- Ethereum’s 2025 weekly chart matches its 2017 pattern, reclaiming the 50 MA before approaching the $4K resistance level for a breakout.
- Institutional investment, ETF inflows, and limited supply distinguish 2025 from 2017, creating strong market demand supporting Ethereum’s upward trajectory.
- Open interest and funding rates rise alongside price, showing healthy market growth without signs of speculative excess or unstable leverage conditions.
The Ethereum price setup is exhibiting near-complete similarities to its 2017 bullish rally, where technical conditions indicate a possible sudden surge above crucial objections.

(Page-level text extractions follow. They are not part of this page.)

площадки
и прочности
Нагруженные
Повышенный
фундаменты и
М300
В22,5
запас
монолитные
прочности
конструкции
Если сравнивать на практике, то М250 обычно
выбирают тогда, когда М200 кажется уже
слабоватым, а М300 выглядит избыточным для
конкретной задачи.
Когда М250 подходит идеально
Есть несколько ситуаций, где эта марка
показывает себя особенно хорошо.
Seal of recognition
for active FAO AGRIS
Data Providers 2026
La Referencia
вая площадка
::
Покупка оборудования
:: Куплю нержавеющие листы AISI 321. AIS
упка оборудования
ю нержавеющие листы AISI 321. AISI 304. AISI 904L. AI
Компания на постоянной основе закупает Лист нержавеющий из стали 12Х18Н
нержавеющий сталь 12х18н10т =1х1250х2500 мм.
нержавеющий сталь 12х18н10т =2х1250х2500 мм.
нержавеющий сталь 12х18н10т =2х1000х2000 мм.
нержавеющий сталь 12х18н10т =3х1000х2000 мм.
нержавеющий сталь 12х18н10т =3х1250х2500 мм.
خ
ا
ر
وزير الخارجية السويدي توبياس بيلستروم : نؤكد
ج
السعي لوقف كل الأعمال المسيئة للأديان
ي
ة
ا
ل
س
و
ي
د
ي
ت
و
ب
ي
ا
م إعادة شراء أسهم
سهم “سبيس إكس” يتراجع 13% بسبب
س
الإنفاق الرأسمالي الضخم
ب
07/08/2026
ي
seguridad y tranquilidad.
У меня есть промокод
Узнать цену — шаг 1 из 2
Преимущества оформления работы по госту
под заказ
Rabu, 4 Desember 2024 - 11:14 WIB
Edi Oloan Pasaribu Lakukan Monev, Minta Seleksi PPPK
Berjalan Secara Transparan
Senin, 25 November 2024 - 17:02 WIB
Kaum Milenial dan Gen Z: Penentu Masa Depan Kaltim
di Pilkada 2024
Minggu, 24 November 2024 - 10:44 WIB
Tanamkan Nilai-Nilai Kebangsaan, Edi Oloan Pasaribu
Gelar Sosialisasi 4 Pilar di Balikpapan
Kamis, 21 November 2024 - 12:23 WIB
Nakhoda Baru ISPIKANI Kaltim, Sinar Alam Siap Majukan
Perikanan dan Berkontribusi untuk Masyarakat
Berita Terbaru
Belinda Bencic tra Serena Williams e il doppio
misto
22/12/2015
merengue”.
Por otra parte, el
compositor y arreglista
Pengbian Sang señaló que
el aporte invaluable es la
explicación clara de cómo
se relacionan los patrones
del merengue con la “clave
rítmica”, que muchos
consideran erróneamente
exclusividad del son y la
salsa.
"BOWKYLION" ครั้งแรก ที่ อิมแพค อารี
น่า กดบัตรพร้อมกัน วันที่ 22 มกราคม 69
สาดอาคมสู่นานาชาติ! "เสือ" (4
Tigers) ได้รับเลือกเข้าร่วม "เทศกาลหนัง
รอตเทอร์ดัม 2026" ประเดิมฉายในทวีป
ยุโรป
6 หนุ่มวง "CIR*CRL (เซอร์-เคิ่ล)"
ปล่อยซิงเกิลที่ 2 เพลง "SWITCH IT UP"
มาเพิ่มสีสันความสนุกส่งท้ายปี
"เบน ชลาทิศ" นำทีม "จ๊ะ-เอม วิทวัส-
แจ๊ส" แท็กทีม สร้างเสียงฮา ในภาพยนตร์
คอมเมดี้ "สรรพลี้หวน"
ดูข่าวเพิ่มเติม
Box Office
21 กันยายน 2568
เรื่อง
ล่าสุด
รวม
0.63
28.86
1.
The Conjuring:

Technical Setup Aligns with 2017 Rally
A chart shared by Merlijn The Trader compares Ethereum’s 2025 weekly performance with its 2017 price action. Both periods show a reclaim of the 50-period moving average after extended consolidation. In 2017, this move preceded a breakout above a $12–$14 resistance range, triggering a sharp rally.
In the current 2025 setup, Ethereum has reclaimed and maintained levels above the 50 MA, with price approaching a $4,000 resistance zone. This technical formation mirrors the earlier cycle “bar for bar,” suggesting the market is building pressure for another upward move. Traders note that such structural replication can precede rapid price appreciation when resistance is broken.

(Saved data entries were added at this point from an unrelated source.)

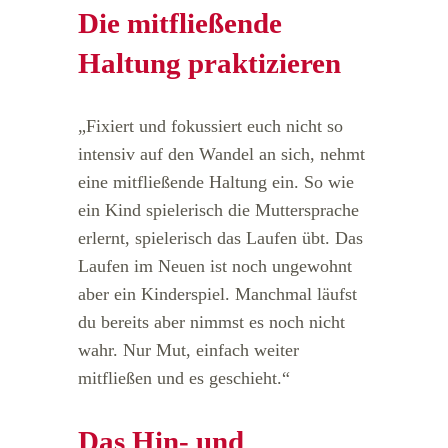
Die mitfließende
Haltung praktizieren
„Fixiert und fokussiert euch nicht so
intensiv auf den Wandel an sich, nehmt
eine mitfließende Haltung ein. So wie
ein Kind spielerisch die Muttersprache
erlernt, spielerisch das Laufen übt. Das
Laufen im Neuen ist noch ungewohnt
aber ein Kinderspiel. Manchmal läufst
du bereits aber nimmst es noch nicht
wahr. Nur Mut, einfach weiter
mitfließen und es geschieht.“
Das Hin- und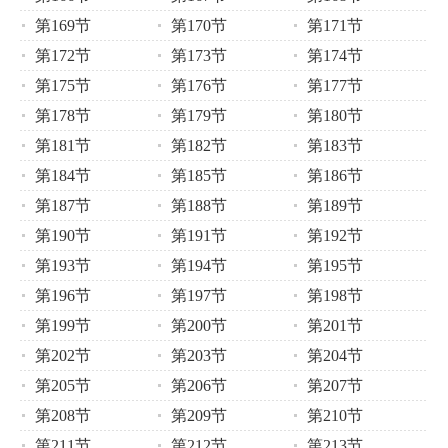
第169节
第170节
第171节
第172节
第173节
第174节
第175节
第176节
第177节
第178节
第179节
第180节
第181节
第182节
第183节
第184节
第185节
第186节
第187节
第188节
第189节
第190节
第191节
第192节
第193节
第194节
第195节
第196节
第197节
第198节
第199节
第200节
第201节
第202节
第203节
第204节
第205节
第206节
第207节
第208节
第209节
第210节
第211节
第212节
第213节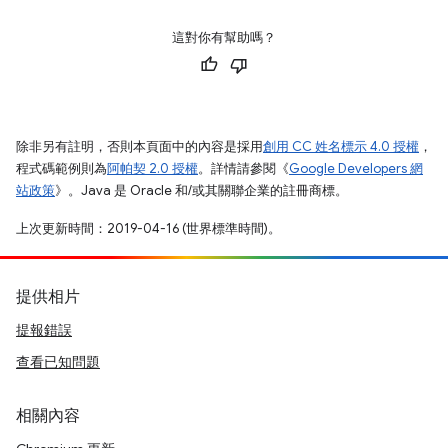
這對你有幫助嗎？
除非另有註明，否則本頁面中的內容是採用
創用 CC 姓名標示 4.0 授權
，
程式碼範例則為
阿帕契 2.0 授權
。詳情請參閱《
Google Developers 網
站政策
》。Java 是 Oracle 和/或其關聯企業的註冊商標。
上次更新時間：2019-04-16 (世界標準時間)。
提供相片
提報錯誤
查看已知問題
相關內容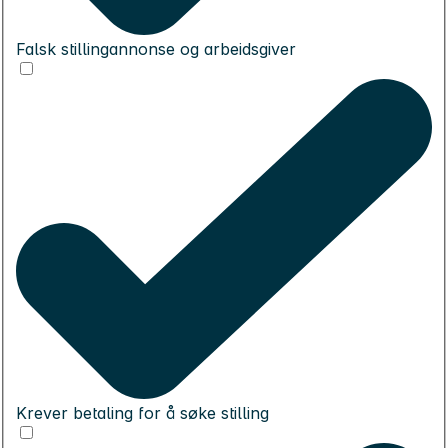
Falsk stillingannonse og arbeidsgiver
Krever betaling for å søke stilling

Different Market Conditions in 2025
While the chart patterns appear similar, the drivers behind the moves differ. In 2017, retail speculation and early adoption were the primary factors behind Ethereum’s surge. In 2025, institutional involvement, ETF inflows, and constrained supply are adding a new layer of demand.
According to Merlijn, these elements could create sustained buying pressure, making projections of $10,000 per ETH potentially conservative. The green-marked consolidation zones on the chart indicate areas where price stability above the 50 MA may provide the foundation for stronger momentum.
Open Interest and Funding Rates Remain in Healthy Range
Daan Crypto Trades provided additional market context, noting that Ethereum’s open interest is rising in line with price movement. The current pace is described as steady, avoiding conditions where open interest outpaces price—often a sign of speculative overheating.
Funding rates are trending upward, a common occurrence during strong rallies into higher cycle levels. While this indicates increased market activity, Daan emphasized that there are no immediate warning signs of excessive leverage or instability in the current data.
With technical alignment to past performance and supportive market conditions, Ethereum’s position above the 50 MA and its proximity to resistance are drawing close attention from market participants monitoring a potential breakout.